## About this exercise
When the string "Naší" is part of a line in the data below, report the whole line.

##### Records supplied

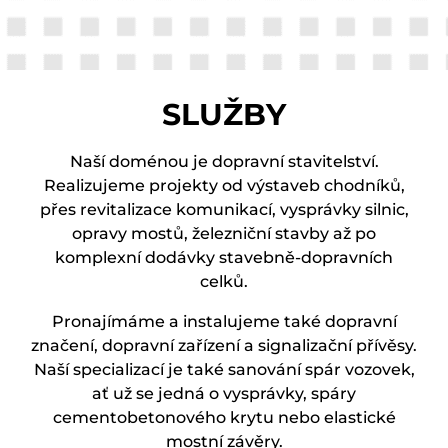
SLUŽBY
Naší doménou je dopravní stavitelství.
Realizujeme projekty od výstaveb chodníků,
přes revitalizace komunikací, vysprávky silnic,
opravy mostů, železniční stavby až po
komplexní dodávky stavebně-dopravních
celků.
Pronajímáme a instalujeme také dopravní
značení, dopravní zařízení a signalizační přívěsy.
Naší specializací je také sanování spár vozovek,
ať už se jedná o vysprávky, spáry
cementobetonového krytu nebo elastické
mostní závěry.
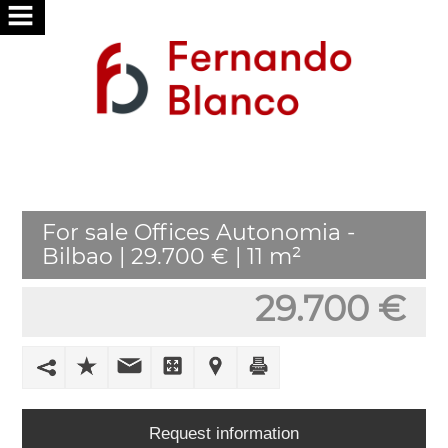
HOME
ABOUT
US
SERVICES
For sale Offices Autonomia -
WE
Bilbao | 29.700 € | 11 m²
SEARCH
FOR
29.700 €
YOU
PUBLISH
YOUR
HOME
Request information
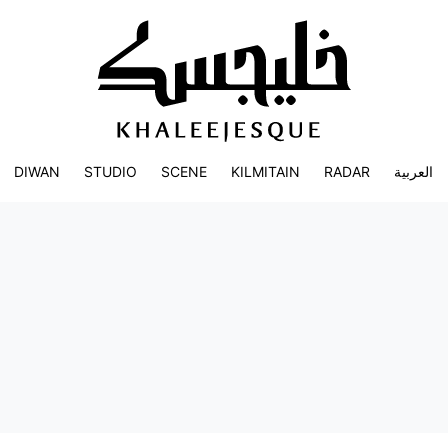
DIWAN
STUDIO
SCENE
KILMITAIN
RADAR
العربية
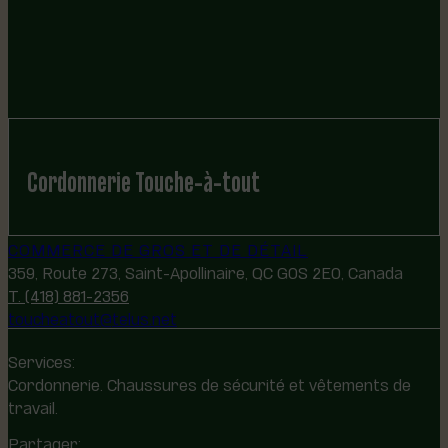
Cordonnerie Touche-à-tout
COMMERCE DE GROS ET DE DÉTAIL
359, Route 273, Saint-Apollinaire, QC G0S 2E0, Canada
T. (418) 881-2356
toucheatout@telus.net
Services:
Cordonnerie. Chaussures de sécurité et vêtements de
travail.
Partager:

##########
##### Records supplied

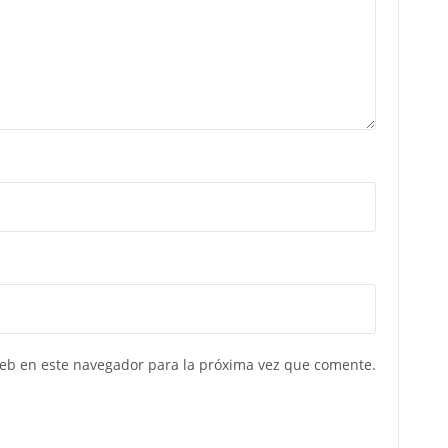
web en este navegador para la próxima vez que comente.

##########

## Result of the exercise
Naší doménou je dopravní stavitelství.
Naší specializací je také sanování spár vozovek,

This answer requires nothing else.